# Size boat



## Joe mama (Jun 6, 2003)

Can anybody tell me what is the smallest size boat needed for the upper and middle bay under normal conditions?Thanks for any help


----------



## catman (May 28, 2001)

Joe...There hasn't been too many times this year when we've had normal conditions. To me normal conditions are winds under 10 knots and waves less than 1'. Under those conditions anything over 19' is OK. Anything smaller and I'd stay pretty close to shore and fish the rivers and creeks alot. I've seen the bay go from flat as a table to more like a washing machine within a 30 minute period. On any given day I wouldn't feel safe in anything less than 22'. I have a 26' Pro Line WA and although I always feel safe there's days when it gets rough for me.

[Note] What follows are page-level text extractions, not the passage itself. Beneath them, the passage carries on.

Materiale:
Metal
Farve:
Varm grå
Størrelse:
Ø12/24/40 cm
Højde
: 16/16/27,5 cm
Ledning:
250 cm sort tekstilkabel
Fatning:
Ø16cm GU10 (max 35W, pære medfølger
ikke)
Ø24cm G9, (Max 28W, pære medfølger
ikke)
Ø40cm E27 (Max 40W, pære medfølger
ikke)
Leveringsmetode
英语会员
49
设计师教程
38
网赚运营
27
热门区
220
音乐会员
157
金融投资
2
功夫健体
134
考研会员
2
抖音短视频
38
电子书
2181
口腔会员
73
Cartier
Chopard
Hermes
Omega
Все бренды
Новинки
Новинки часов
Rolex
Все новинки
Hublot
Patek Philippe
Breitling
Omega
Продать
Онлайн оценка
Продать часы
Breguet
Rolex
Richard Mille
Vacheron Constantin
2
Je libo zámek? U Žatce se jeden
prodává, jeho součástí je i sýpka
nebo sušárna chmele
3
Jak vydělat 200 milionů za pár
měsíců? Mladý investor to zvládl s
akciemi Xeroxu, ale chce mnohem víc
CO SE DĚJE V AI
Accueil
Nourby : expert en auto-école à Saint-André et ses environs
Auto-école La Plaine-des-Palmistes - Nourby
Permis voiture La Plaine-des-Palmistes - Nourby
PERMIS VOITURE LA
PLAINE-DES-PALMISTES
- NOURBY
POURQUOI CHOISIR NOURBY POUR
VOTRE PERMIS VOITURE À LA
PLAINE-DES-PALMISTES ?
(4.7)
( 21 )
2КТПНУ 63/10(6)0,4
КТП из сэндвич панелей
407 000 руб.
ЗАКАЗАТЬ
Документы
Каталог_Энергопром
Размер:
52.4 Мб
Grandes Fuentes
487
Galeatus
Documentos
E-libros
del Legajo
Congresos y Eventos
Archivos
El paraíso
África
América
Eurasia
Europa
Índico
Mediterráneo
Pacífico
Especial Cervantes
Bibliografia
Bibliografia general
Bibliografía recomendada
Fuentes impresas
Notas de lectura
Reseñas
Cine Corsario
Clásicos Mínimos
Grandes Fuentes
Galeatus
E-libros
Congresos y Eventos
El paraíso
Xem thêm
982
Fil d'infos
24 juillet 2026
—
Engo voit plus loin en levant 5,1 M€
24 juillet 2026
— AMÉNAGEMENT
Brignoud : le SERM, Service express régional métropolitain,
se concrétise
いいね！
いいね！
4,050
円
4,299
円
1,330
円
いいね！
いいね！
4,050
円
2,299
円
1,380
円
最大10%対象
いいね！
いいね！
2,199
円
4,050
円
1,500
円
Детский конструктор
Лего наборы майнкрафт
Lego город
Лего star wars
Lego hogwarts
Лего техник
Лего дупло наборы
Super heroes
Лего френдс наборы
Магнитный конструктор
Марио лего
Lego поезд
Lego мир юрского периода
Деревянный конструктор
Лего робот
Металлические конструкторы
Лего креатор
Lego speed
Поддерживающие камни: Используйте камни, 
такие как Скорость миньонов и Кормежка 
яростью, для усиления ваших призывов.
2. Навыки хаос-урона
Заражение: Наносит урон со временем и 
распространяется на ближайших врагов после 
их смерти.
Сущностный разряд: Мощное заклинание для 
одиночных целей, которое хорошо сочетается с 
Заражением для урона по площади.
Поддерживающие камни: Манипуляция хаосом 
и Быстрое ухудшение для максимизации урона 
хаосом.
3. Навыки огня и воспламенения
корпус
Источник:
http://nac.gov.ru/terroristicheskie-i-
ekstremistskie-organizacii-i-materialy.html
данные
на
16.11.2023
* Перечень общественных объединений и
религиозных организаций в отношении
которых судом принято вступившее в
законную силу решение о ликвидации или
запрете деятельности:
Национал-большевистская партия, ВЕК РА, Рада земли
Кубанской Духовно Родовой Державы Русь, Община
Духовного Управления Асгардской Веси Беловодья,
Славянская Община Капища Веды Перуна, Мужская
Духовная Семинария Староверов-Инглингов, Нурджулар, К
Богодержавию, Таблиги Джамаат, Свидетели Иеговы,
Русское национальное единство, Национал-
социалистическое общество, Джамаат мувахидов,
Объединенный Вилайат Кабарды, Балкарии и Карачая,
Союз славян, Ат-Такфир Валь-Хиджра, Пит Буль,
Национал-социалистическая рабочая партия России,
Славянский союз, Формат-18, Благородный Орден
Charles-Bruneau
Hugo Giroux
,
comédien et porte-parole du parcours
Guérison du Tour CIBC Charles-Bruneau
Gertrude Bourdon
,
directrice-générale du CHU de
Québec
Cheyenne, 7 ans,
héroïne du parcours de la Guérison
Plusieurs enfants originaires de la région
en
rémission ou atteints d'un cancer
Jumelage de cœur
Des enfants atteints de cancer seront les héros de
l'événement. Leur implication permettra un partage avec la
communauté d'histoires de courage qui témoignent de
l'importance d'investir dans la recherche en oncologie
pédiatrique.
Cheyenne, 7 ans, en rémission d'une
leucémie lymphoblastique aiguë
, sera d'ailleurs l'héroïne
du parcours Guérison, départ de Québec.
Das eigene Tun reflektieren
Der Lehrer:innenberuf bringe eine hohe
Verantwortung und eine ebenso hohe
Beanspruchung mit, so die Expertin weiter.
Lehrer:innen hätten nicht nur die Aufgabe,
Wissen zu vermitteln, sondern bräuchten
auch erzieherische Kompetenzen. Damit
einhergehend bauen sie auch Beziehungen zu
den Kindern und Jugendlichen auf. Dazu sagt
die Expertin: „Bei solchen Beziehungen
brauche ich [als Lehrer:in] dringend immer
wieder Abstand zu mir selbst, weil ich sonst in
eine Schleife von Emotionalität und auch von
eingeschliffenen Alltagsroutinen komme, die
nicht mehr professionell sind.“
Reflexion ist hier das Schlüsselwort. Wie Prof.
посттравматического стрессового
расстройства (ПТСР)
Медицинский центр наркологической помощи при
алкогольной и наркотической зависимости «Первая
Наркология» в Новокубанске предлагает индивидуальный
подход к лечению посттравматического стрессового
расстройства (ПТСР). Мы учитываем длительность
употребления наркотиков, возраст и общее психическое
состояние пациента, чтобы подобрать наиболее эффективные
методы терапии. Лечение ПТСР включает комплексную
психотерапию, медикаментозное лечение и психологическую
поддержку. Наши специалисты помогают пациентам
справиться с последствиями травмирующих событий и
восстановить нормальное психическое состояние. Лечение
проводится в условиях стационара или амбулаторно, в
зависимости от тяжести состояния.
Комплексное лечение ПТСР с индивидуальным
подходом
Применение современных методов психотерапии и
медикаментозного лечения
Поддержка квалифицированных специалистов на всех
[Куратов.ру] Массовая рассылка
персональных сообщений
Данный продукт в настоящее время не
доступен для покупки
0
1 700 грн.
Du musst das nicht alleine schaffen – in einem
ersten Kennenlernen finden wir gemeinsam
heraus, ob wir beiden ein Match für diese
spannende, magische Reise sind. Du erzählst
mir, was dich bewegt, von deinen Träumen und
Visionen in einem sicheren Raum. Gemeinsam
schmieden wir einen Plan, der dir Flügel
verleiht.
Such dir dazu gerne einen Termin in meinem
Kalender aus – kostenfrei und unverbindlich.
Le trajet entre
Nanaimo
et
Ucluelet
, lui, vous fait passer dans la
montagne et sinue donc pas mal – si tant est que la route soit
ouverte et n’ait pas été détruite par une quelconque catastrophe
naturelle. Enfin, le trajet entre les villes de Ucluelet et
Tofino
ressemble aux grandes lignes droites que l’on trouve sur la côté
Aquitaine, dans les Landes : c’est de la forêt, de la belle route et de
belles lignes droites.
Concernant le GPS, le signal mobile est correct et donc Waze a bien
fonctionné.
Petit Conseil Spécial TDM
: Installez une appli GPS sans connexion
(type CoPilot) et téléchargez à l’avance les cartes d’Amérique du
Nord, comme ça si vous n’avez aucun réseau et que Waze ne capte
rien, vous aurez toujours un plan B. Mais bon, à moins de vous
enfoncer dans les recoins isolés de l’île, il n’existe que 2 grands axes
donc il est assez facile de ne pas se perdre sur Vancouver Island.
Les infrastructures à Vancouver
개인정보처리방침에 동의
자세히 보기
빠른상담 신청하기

Hope this helps.

Catman.


----------



## Joe mama (Jun 6, 2003)

Thanks catman you never can be to carefull when your out there.


----------



## FL FISHERMAN (Sep 30, 2002)

Thats right. I have been on catmans boat and we were getting knocked around a few times in the bay. So really depends on the weather.


----------



## Dae (Jun 25, 2002)

Catman,

Do you have the 26 Walk (I think it use to be called the 25 walkaround before it went to a euro transom)? If you do, what kind of motor setup do you have and how is the performance?

TIA

- Dae


----------



## catman (May 28, 2001)

Dea...I have a 1997 25'6" ProLine Walkaround with a bracketed 225 Merc. 2 stroke. Cruises at 30 mph. turning 4000 RPM's. She'll run above 40 but gas economy goes down the toilet. The bracketed OB allows me to have a full transom so I don't have the worry of following seas coming in. The main disadvantage with this set up is I get cavatation if I make a tight turn. These are the things you learn and get used to. I'll put her up against any Walkaround out there. Hope this answeres your questions.

Catman.


----------